Tekanan fiskal akibat krisis properti juga membuat pemerintah daerah kesulitan menambah jumlah staf. Akibatnya, rasio persaingan di beberapa provinsi kini menyaingi tingkat seleksi universitas paling elit di dunia. Di wilayah pedesaan tertentu, persaingan bahkan mencapai angka yang mengejutkan, yakni satu posisi diperebutkan oleh 6.470 pelamar.
Selain itu, minat terhadap pendidikan pascasarjana juga mulai meredup. Jumlah kandidat ujian masuk pascasarjana nasional turun menjadi 3,4 juta dari puncaknya sebanyak 4,74 juta pada tahun 2023. Hal ini mencerminkan pudarnya keyakinan bahwa gelar yang lebih tinggi akan menjamin prospek kerja yang lebih baik di pasar yang sedang lesu.
Para ekonom pun memberi peringatan soal ini.

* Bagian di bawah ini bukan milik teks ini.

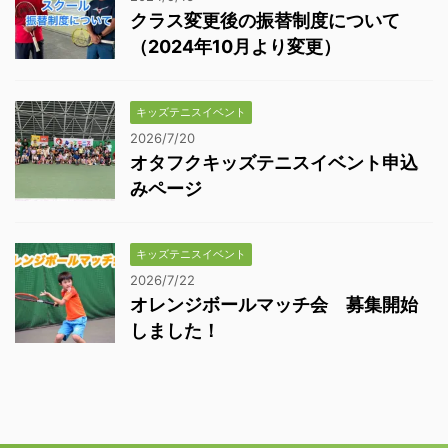
クラス変更後の振替制度について
（2024年10月より変更）
キッズテニスイベント
2026/7/20
オタフクキッズテニスイベント申込
みページ
キッズテニスイベント
2026/7/22
オレンジボールマッチ会 募集開始
しました！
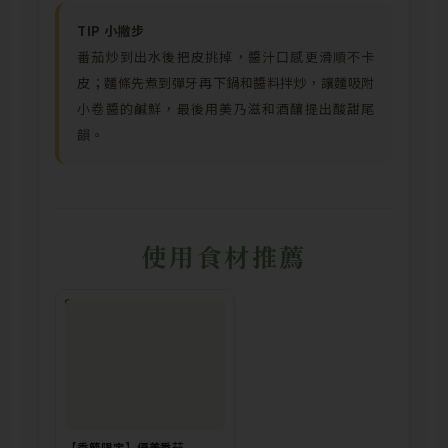
TIP 小撇步
番茄炒到出水後把皮挑掉，醬汁口感更滑順不卡
皮；麵條先煮到彈牙再下鍋和醬料拌炒，讓麵吸附
小卷醬的鹹鮮，最後用美乃滋和酒釀提出酸甜尾
韻。
使用食材推薦
已售完
【季節限定】優美番茄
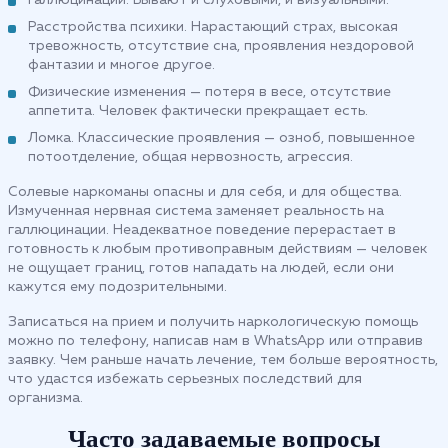
Галлюцинации. Бывают и слуховыми, и визуальными.
Расстройства психики. Нарастающий страх, высокая
тревожность, отсутствие сна, проявления нездоровой
фантазии и многое другое.
Физические изменения — потеря в весе, отсутствие
аппетита. Человек фактически прекращает есть.
Ломка. Классические проявления — озноб, повышенное
потоотделение, общая нервозность, агрессия.
Солевые наркоманы опасны и для себя, и для общества.
Измученная нервная система заменяет реальность на
галлюцинации. Неадекватное поведение перерастает в
готовность к любым противоправным действиям — человек
не ощущает границ, готов нападать на людей, если они
кажутся ему подозрительными.
Записаться на прием и получить наркологическую помощь
можно по телефону, написав нам в WhatsApp или отправив
заявку. Чем раньше начать лечение, тем больше вероятность,
что удастся избежать серьезных последствий для
организма.
Часто задаваемые вопросы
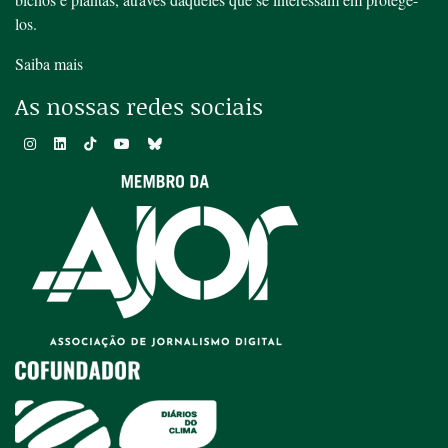
los.
Saiba mais
As nossas redes sociais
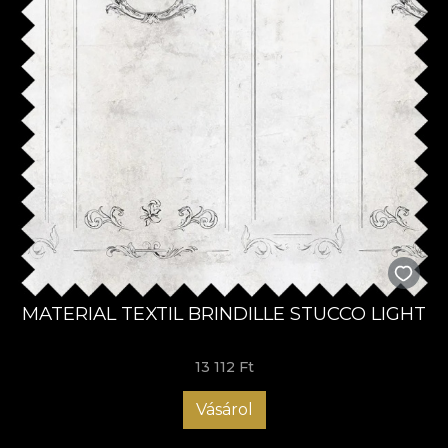
MATERIAL TEXTIL BRINDILLE STUCCO LIGHT
13 112 Ft
Vásárol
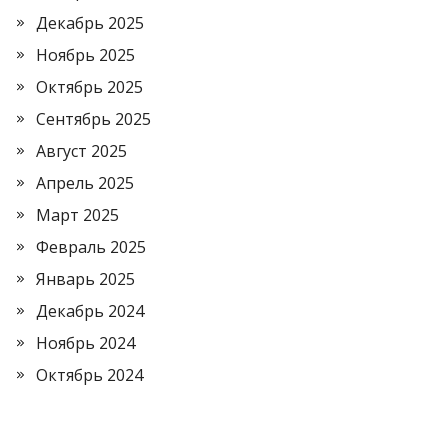
Декабрь 2025
Ноябрь 2025
Октябрь 2025
Сентябрь 2025
Август 2025
Апрель 2025
Март 2025
Февраль 2025
Январь 2025
Декабрь 2024
Ноябрь 2024
Октябрь 2024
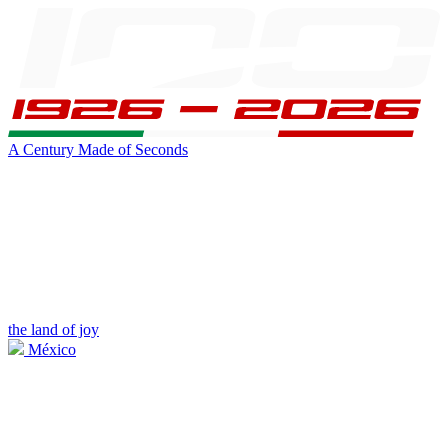
A Century Made of Seconds
the land of joy
México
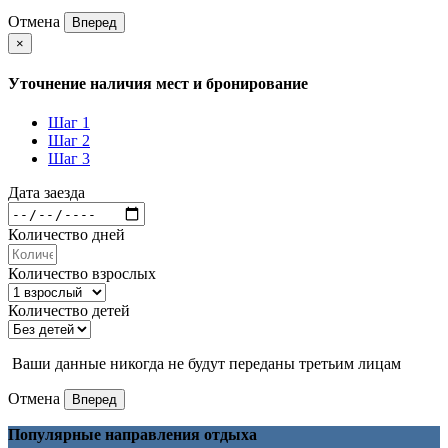
Отмена
Вперед
×
Уточнение наличия мест и бронирование
Шаг 1
Шаг 2
Шаг 3
Дата заезда
Количество дней
Количество взрослых
Количество детей
Ваши данные никогда не будут переданы третьим лицам
Отмена
Вперед
Популярные направления отдыха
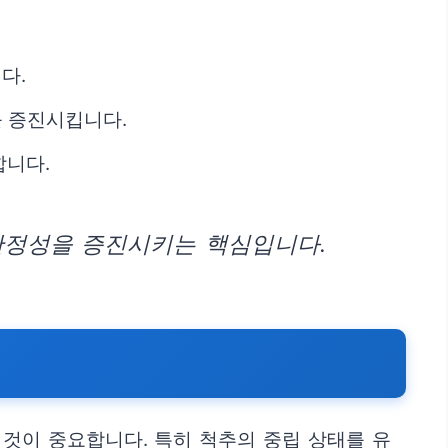
다.
를 증진시킵니다.
합니다.
안정성을 증진시키는 핵심입니다.
것이 중요합니다. 특히 척추의 중립 상태를 유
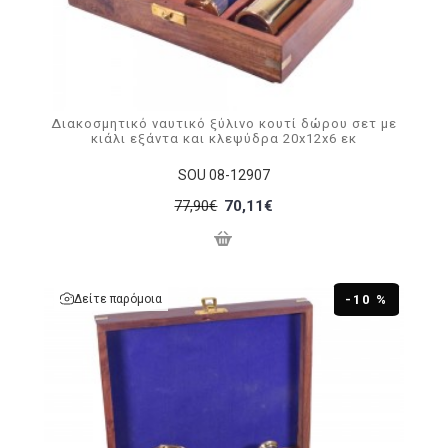
Διακοσμητικό ναυτικό ξύλινο κουτί δώρου σετ με
κιάλι εξάντα και κλεψύδρα 20x12x6 εκ
SOU 08-12907
77,90€
70,11€
Δείτε παρόμοια
-10 %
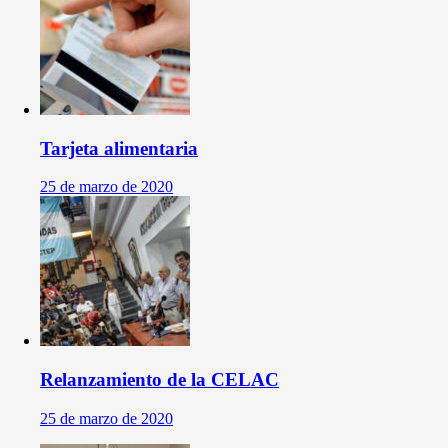
Tarjeta alimentaria
25 de marzo de 2020
Relanzamiento de la CELAC
25 de marzo de 2020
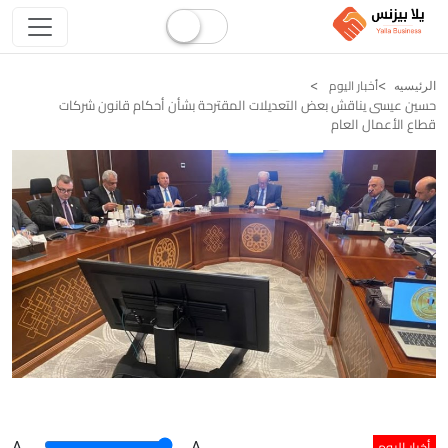
أخبار اليوم
الرئيسيه
حسين عيسى يناقش بعض التعديلات المقترحة بشأن أحكام قانون شركات
قطاع الأعمال العام
أخبار اليوم
A
.
.A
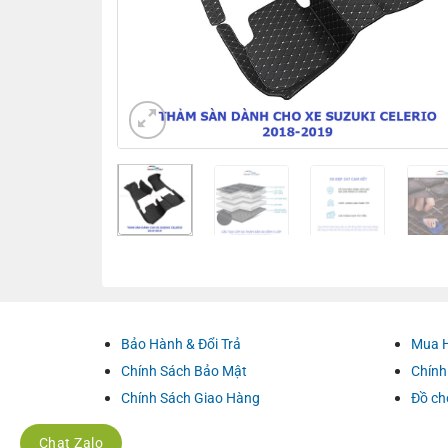
Bảo Hành & Đổi Trả
Mua 
Chính Sách Bảo Mật
Chính
Chính Sách Giao Hàng
Đồ ch
Chat Zalo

Fenomena "penumpukan talenta terbaik" di sektor publik ini dapat menghambat pertumbuhan ekonomi jangka panjang.
"Tren ini dapat melemahkan dinamika inovasi di ekonomi swasta karena lulusan terbaik lebih memilih birokrasi negara daripada jalur kewirausahaan yang berisiko tinggi," pungkas profesor dari S. Rajaratnam School of International Studies di Singapura, Mingjiang Li.